A potential explanation for our inability to demonstrate an association between BMI and hepatic steatosis in coinfected patients is that BMI may be an inaccurate measure of fat mass in HIV-positive individuals—because, for example, the HIV-related lipodystrophy syndrome is characterized by decreased peripheral and increased visceral distribution of fat.30 Future studies examining steatosis in coinfected patients should include measures of both peripheral and visceral fat. Whereas excess body fat, insulin resistance, and genotype 3a infection may ultimately contribute to steatosis in coinfected populations, in the current study, HIV-associated variables and age predominated.

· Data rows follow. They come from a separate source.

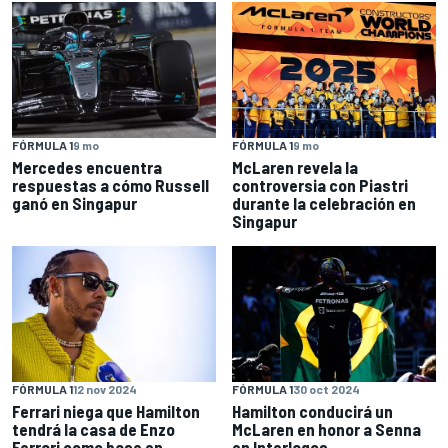
FÓRMULA 1
9 mo
FÓRMULA 1
9 mo
Mercedes encuentra
McLaren revela la
respuestas a cómo Russell
controversia con Piastri
ganó en Singapur
durante la celebración en
Singapur
FÓRMULA 1
12 nov 2024
FÓRMULA 1
30 oct 2024
Ferrari niega que Hamilton
Hamilton conducirá un
tendrá la casa de Enzo
McLaren en honor a Senna
Ferrari como base en
en Interlagos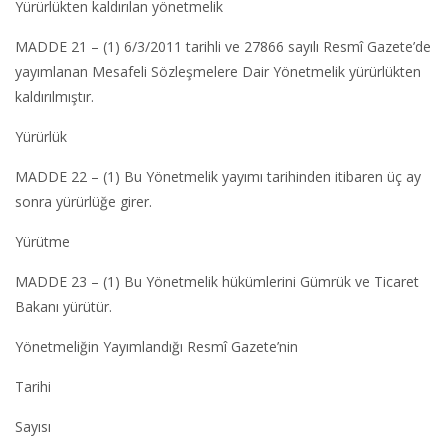
Yürürlükten kaldırılan yönetmelik
MADDE 21 – (1) 6/3/2011 tarihli ve 27866 sayılı Resmî Gazete’de
yayımlanan Mesafeli Sözleşmelere Dair Yönetmelik yürürlükten
kaldırılmıştır.
Yürürlük
MADDE 22 – (1) Bu Yönetmelik yayımı tarihinden itibaren üç ay
sonra yürürlüğe girer.
Yürütme
MADDE 23 – (1) Bu Yönetmelik hükümlerini Gümrük ve Ticaret
Bakanı yürütür.
Yönetmeliğin Yayımlandığı Resmî Gazete’nin
Tarihi
Sayısı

Overall, this study comparing histology in unselected monoinfected and coinfected patients found less steatosis in coinfected patients. A striking finding was that clinical and demographic variables such as age, BMI, prevalence of type 2 diabetes, and alcohol use differed between these two groups. Coinfected patients may differ from monoinfected patients in the same community in important ways, which should be borne in mind when evaluating liver disease in these two groups. Predictors of steatosis in coinfected patients in this study also differed from those in monoinfected patients in all models examined. Whether interventions could be undertaken to ameliorate steatosis in coinfected patients and whether doing so would slow liver disease progression31 and/or improve response to HCV antiviral therapy32 will require further investigation.